◆ What you have to do ◆
If a line below contains the string "Salvador", copy it out.

◆ Data to examine ◆

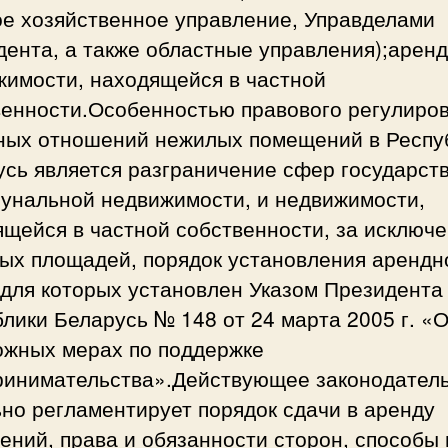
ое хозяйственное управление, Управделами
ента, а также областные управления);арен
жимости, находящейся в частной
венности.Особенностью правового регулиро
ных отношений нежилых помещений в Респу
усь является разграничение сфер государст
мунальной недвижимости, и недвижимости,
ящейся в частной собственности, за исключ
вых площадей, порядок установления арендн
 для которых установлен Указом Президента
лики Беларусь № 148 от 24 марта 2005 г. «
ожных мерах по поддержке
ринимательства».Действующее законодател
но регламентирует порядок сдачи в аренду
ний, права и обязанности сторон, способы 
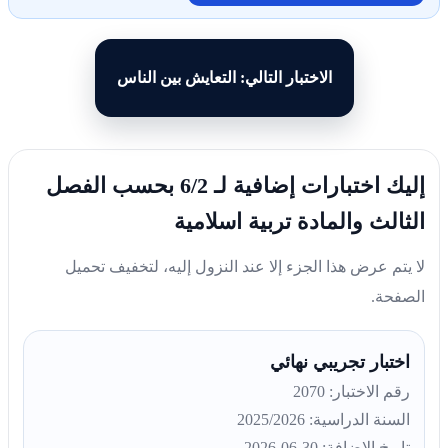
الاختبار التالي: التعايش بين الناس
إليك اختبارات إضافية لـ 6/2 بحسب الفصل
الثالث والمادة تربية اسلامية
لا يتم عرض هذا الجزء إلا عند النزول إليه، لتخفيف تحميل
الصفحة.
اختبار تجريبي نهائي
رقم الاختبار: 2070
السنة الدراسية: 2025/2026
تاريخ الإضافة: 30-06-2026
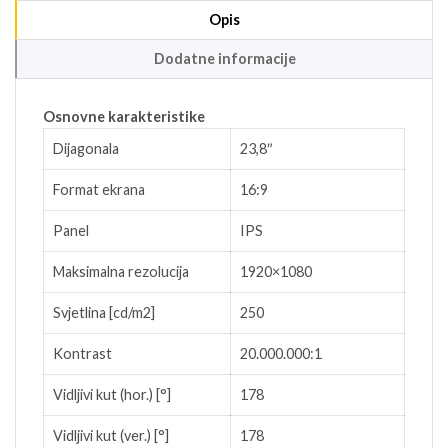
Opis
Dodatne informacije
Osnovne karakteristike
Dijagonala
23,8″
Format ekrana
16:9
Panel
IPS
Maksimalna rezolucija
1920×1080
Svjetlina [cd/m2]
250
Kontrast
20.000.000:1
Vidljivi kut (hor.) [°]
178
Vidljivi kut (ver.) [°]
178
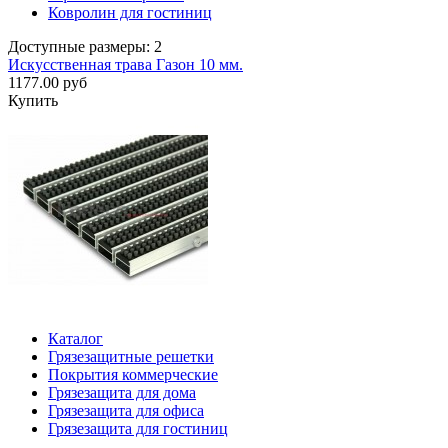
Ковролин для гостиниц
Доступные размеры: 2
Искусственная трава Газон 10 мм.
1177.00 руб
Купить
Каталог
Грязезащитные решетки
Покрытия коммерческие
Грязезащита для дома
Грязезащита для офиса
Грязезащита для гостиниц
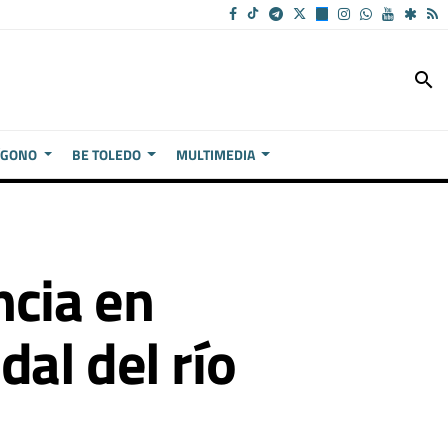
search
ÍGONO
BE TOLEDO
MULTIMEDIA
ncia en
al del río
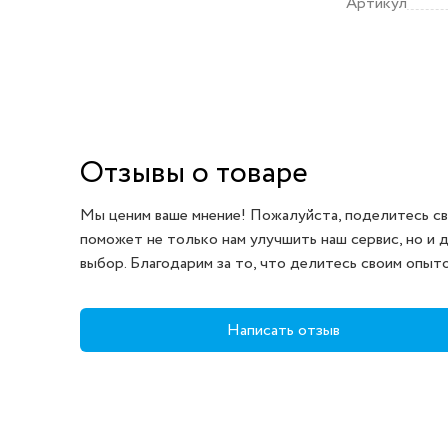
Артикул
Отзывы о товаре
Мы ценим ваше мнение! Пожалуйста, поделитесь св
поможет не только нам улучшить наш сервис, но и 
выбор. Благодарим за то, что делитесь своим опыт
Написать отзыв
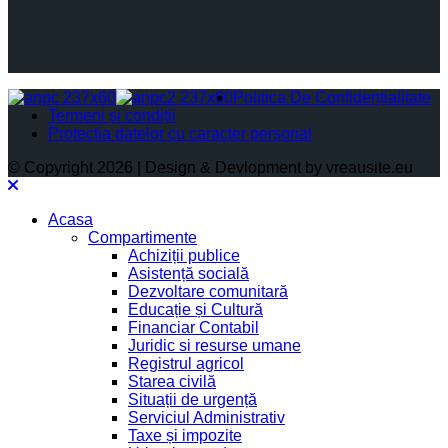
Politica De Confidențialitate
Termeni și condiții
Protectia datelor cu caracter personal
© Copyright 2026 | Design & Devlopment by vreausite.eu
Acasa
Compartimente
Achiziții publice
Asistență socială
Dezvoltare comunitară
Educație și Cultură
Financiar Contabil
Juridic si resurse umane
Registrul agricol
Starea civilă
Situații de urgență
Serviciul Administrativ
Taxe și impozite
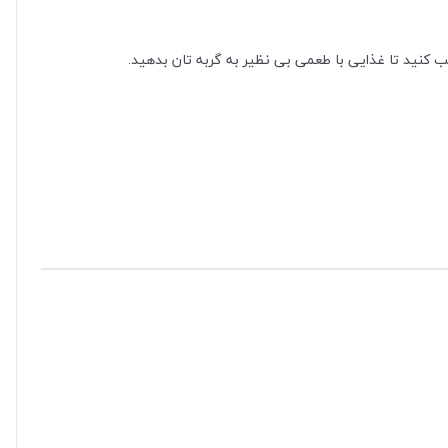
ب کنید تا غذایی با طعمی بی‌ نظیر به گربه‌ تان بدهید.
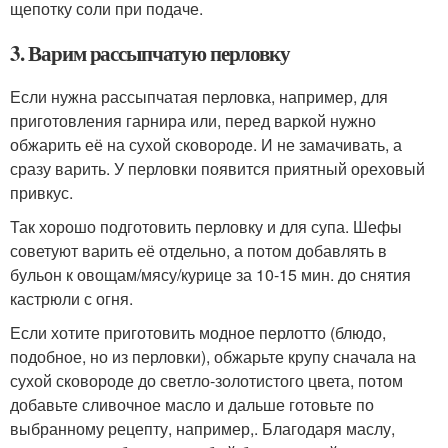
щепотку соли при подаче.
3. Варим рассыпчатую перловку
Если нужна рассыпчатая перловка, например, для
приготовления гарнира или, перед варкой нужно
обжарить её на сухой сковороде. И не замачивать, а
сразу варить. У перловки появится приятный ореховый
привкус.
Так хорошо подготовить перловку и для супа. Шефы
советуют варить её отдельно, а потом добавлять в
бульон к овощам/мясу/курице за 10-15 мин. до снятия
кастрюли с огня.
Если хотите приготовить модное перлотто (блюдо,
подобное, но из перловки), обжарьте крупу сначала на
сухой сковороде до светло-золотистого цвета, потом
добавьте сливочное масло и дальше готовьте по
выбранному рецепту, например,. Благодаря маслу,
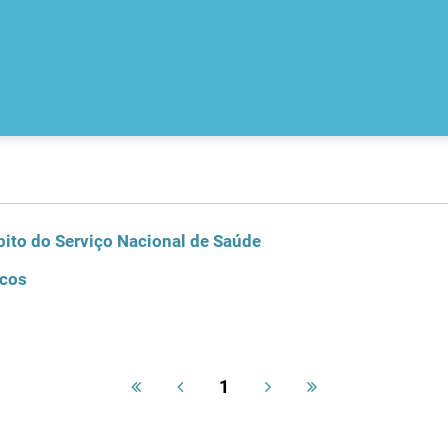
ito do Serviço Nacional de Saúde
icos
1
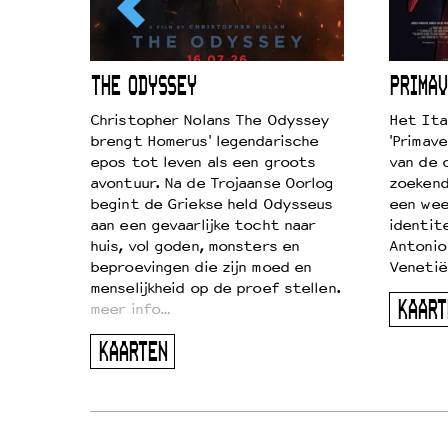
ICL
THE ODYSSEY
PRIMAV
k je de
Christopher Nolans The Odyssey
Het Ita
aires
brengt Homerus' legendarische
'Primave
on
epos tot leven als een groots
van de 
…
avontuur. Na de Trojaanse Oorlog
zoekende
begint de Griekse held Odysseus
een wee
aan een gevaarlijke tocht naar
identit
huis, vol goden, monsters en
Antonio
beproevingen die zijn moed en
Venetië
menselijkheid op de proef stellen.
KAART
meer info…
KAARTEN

==

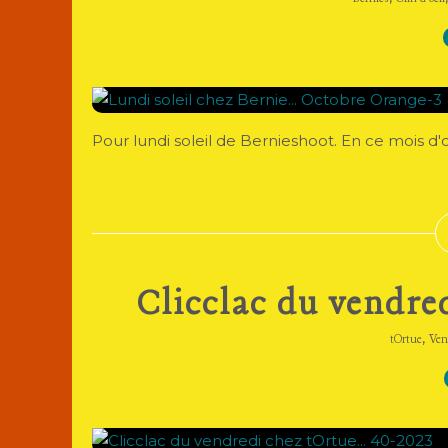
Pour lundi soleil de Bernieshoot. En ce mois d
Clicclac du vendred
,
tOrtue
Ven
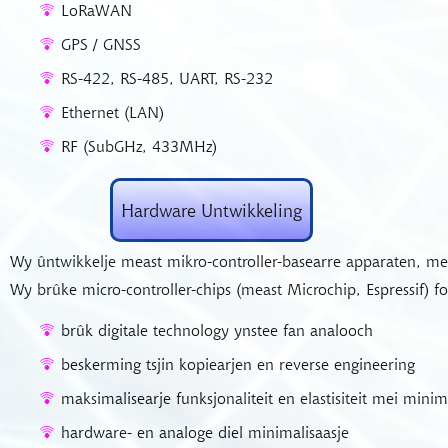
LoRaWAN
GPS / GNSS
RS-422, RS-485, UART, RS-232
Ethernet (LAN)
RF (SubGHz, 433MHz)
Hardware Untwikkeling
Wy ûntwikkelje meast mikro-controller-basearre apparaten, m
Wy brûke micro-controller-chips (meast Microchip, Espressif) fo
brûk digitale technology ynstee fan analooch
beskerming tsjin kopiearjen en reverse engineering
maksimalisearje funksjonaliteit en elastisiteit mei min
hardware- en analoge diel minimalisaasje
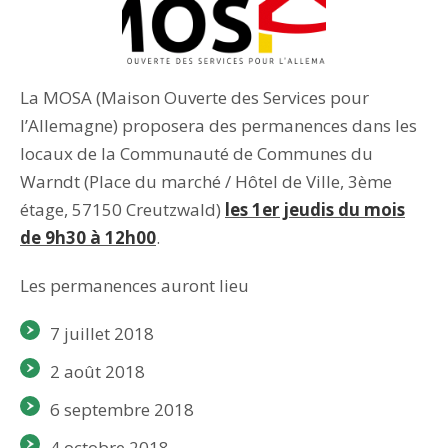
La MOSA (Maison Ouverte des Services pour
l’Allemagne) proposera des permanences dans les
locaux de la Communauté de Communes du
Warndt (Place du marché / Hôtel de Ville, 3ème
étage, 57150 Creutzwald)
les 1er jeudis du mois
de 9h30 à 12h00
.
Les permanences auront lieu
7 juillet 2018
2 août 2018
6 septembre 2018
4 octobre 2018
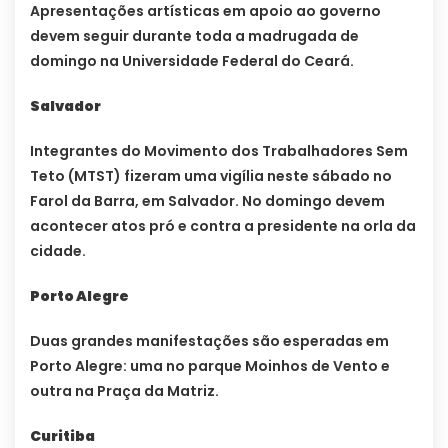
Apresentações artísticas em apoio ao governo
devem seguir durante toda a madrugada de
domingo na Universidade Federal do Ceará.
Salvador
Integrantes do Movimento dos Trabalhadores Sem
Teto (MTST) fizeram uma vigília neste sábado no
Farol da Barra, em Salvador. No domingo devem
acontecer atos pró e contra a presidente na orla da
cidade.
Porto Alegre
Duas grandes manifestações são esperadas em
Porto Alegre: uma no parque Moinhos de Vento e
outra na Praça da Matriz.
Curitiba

◆ Written answer ◆
Salvador
Farol da Barra, em Salvador. No domingo devem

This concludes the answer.